- [WORK TASK] Repeat the listing word for word. No pictures belong in the copy.

**** EXTRACTED DATA

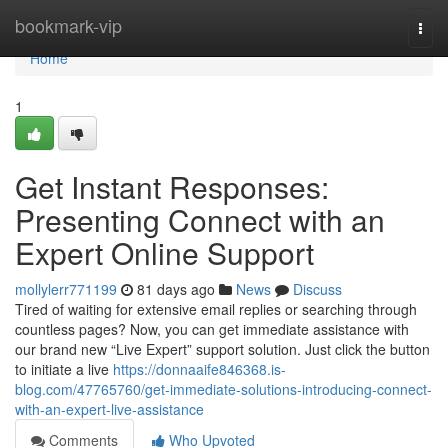
Home
bookmark-vip
Togg
navi
Home
1
Get Instant Responses:
Presenting Connect with an
Expert Online Support
mollylerr771199
81 days ago
News
Discuss
Tired of waiting for extensive email replies or searching through
countless pages? Now, you can get immediate assistance with
our brand new “Live Expert” support solution. Just click the button
to initiate a live
https://donnaaife846368.is-
blog.com/47765760/get-immediate-solutions-introducing-connect-
with-an-expert-live-assistance
Comments
Who Upvoted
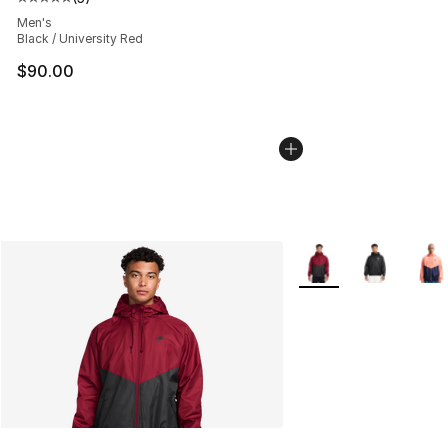
Average customer rating - [5 out of 5 stars], 5 reviews
Men's
Black / University Red
$90.00
More Colors Availabl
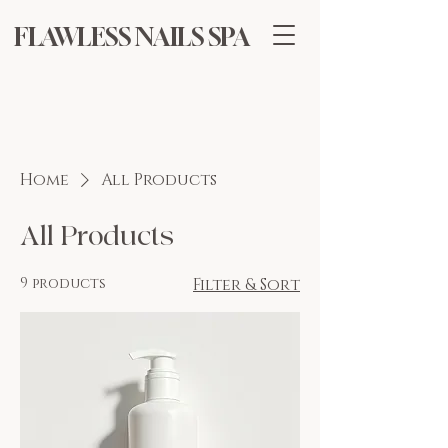
FLAWLESS NAILS SPA
Home
All Products
All Products
9 products
Filter & Sort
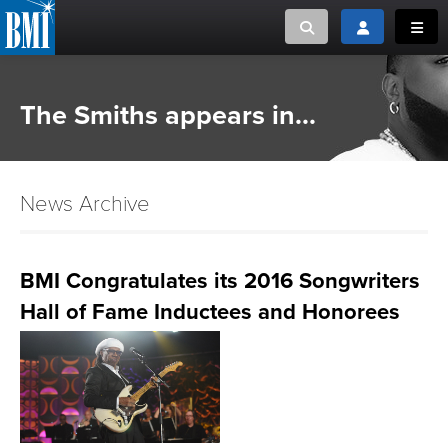
Toggle search
Toggle login
Toggl
MUSIC CREATORS AND PUBLISHERS
ABOUT
The Smiths appears in...
or Search Songview
MUSIC USERS/LICENSEES
CREATORS
CLOSE
News Archive
MUSIC USERS
NEWS
BMI Congratulates its 2016 Songwriters
Hall of Fame Inductees and Honorees
CAREERS
ADVOCACY
LOGIN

********

- [RESULT OF THIS TASK]
Home
bookmark-vip
Togg
navi
Home
1
Get Instant Responses:
Presenting Connect with an
Expert Online Support
mollylerr771199
81 days ago
News
Discuss
Tired of waiting for extensive email replies or searching through
countless pages? Now, you can get immediate assistance with
our brand new “Live Expert” support solution. Just click the button
to initiate a live
https://donnaaife846368.is-
blog.com/47765760/get-immediate-solutions-introducing-connect-
with-an-expert-live-assistance
Comments
Who Upvoted
Average customer rating - [5 out of 5 stars], 5 reviews
Men's
Black / University Red
$90.00
More Colors Availabl
FLAWLESS NAILS SPA
Home
All Products
All Products
9 products
Filter & Sort
Toggle search
Toggle login
Toggl
MUSIC CREATORS AND PUBLISHERS
ABOUT
The Smiths appears in...
or Search Songview
MUSIC USERS/LICENSEES
CREATORS
CLOSE
News Archive
MUSIC USERS
NEWS
BMI Congratulates its 2016 Songwriters
Hall of Fame Inductees and Honorees
CAREERS
ADVOCACY
LOGIN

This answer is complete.